First, we do the substitution \(\ x = \sin \theta \), and therefore \( dx = \cos \theta d\theta \). Also, by substituting the limits, we get new limits of integration: for x=0, \(\theta=0\), and for \(x=1/\sqrt{2}\), \(\theta=\pi/4\).

Substitute \(x\), \( dx\) and the limits into the integral: \(\int_{0}^{\pi/4} \frac{\arcsin{(\sin{\theta})}}{\sqrt{1-\sin^2{\theta}}} \cos{\theta}\, d\theta\). Here, \(\arcsin{(\sin{\theta})}\) simplifies to \(\theta\) and \(\sqrt{1-\sin^2{\theta}}\) simplifies to \(\cos{\theta}\).

Now the integral simplifies to \(\int_{0}^{\pi/4} \theta \, d\theta\). This is now a straightforward integral. The antiderivative of \(\theta\) is \( \frac{1}{2} \theta^2\).

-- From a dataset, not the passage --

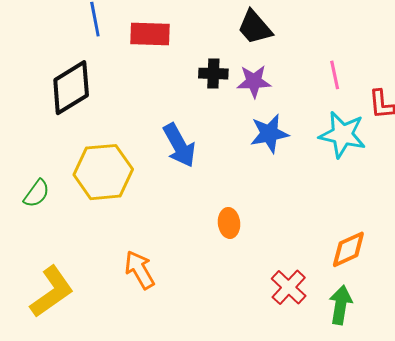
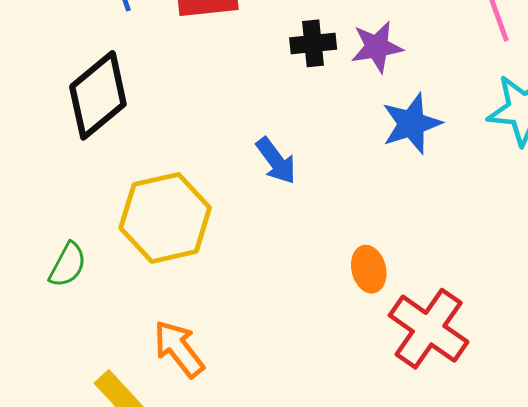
blue arrow: (179, 145) -> (276, 161), size x0.7
orange arrow: (140, 270) -> (179, 349), moved
red cross: (289, 287) -> (429, 329), moved, size x1.4

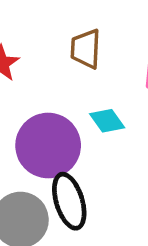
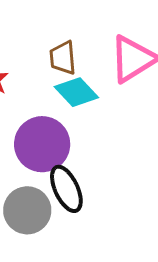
cyan diamond: (107, 121) -> (76, 92), moved, size x1.4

Using the properties of definite integrals, we substitute the limits into the antiderivative: \(\frac{1}{2} (\pi/4)^2 - \frac{1}{2} (0)^2\).

Cleaning up the expression, we get \( \frac{\pi^2}{32}\). So, the value of the integral \(\int_{0}^{1 / \sqrt{2}} \frac{\arcsin x}{\sqrt{1-x^{2}}} d x\) is \( \frac{\pi^2}{32}\).